Press Room

Intervoice To Recess Today’s Annual Shareholders’ Meeting

Meeting to be recessed due to merger agreement with Convergys

DALLAS - July 16, 2008 - Intervoice, Inc. (NASDAQ: INTV) announced today that it intends to convene and then immediately recess its 2008 annual meeting of shareholders in light of the Company's entering into an Agreement and Plan of Merger with Convergys Corporation (NYSE: CVG).  The Company's Board of Directors believes it is in the best interest of shareholders to recess the meeting to permit the Company's shareholders to take into account the proposed Convergys transaction prior to voting on the election of the Company's directors.  No action regarding the transaction itself is expected at the reconvened meeting, and only the election of directors and the ratification of the Company's independent registered public accounting firm will be addressed.

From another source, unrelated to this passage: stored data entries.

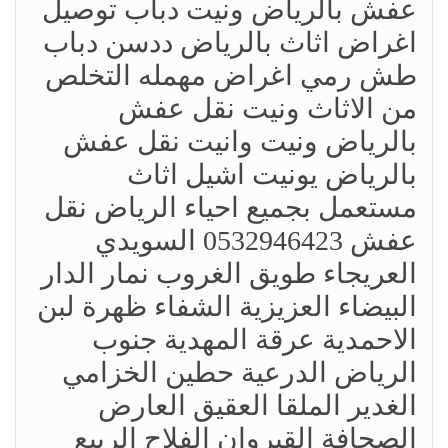
عفش بالرياض ونيت دباب توصيل
اغراض اثاث بالرياض ددسن دباب
طش رمي اغراض مهمله التخلص
من الاثاث ونيت نقل عفش
بالرياض ونيت وانيت نقل عفش
بالرياض يونيت اشيل اثاث
مستعمل بجميع احياء الرياض نقل
عفش 0532946423 السويدي
العريجاء طويق الغروب نمار الدار
البيضاء العزيزية الشفاء ظهرة لبن
الاحمدية عرقة المهدية جنوب
الرياض الدرعية حطين الخزامي
الغدير الملقا العقيق العارض
الصحافة القيروان الفلاح الربيع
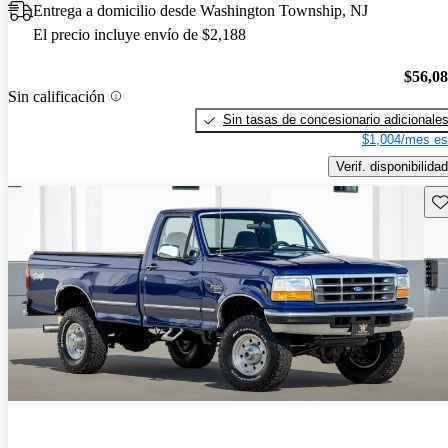
Entrega a domicilio desde Washington Township, NJ
El precio incluye envío de $2,188
$56,0
Sin calificación
Sin tasas de concesionario adicionale
$1,004/mes es
Verif. disponibilidad
Gu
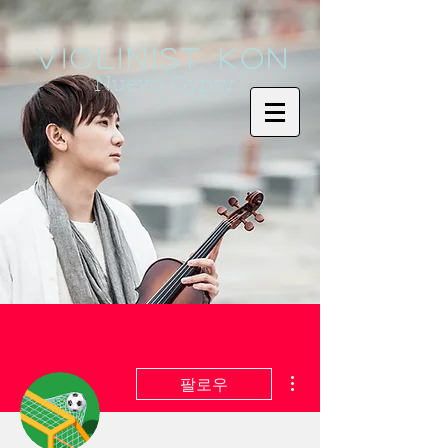
Violinist KoN
Nuevo Gypsy
더보기
팔로우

The 2008 annual meeting is scheduled to take place at 10:00 a.m., local time today, at the Renaissance Hotel, 900 East Lookout Drive, Richardson, Texas  75082.  The Company intends to entertain a motion to recess the annual business meeting until July 28, 2008 at 10:00 a.m., local time, to be held at the offices of Fulbright & Jaworski L.L.P., 2200 Ross Avenue, Suite 2800, Dallas, Texas 75201.  The May 30, 2008 record date for shareholders entitled to vote at the 2008 annual meeting has not been changed.


About Intervoice
Intervoice is a world leader in delivering natural, intuitive ways for people to interact, transact and communicate.  Intervoice software and professional services enable innovative voice portal, IP contact center, hosted and mobile messaging and self-service applications.  More than 5,000 customers in 80 countries have relied on Intervoice, including many of the world's leading financial and healthcare institutions, telecommunications companies, utilities, and governments.  For more information, visit www.intervoice.com.

Important Information
This press release is neither an offer to purchase nor a solicitation of an offer to sell securities.  The tender offer for the outstanding shares of Intervoice common stock described in this press release has not commenced.  At the time the expected tender offer is commenced, Convergys will file a tender offer statement on Schedule TO with the Securities and Exchange Commission, and Intervoice will file a solicitation/recommendation statement with respect to the tender offer.  Investors and Intervoice shareholders are strongly advised to read the tender offer statement (including the offer to purchase, letter of transmittal and other offer documents) and the related solicitation/recommendation statement because they will contain important information.  When available, the offer to purchase, the related letter of transmittal and certain other offer documents, as well as the solicitation/recommendation statement, will be made available to all shareholders of Intervoice at no expense to them.  These documents will also be available at no charge on the Securities and Exchange Commission's website at
www.sec.gov.

Cautionary Statement Regarding Forward-Looking Statements
Intervoice has included in this press release certain "forward-looking statements" within the meaning of the Private Securities Litigation Reform Act of 1995, and Section 27A of the Securities Act of 1933, as amended, and Section 21E of the Securities Exchange Act of 1934, as amended, concerning its business and operations that are based on management's current beliefs.  All statements other than statements of historical fact in this press release are forward-looking statements.  Readers are cautioned to read the risks and uncertainties described in the Company's filings with the Securities and Exchange Commission, including without limitation, the risks and uncertainties set forth under Item 1A "Risk Factors" in the Company's Annual Report filed on Form 10-K and Quarterly Reports filed on Form 10-Q.  There are also risks associated with the transaction with Convergys Corporation announced on July 16, 2008.  These factors include, but are not limited to, the timing and completion of an all cash tender offer for the outstanding shares of the Company; the ability to complete the tender offer and subsequent merger on the terms contemplated; the anticipated impact of the acquisition on the Company's operations and financial results and risks that the proposed transaction disrupts current plans and operations of the Company.  Further information concerning those risks will be included in the Company's filings with the Securities and Exchange Commission in response to the tender offer.  Intervoice cautions current and potential investors that such risks and uncertainties could result in material differences from the forward-looking statements in this press release, and investors should not place reliance on forward-looking statements as a prediction of future results.  We undertake no obligation to update or revise any forward-looking statement.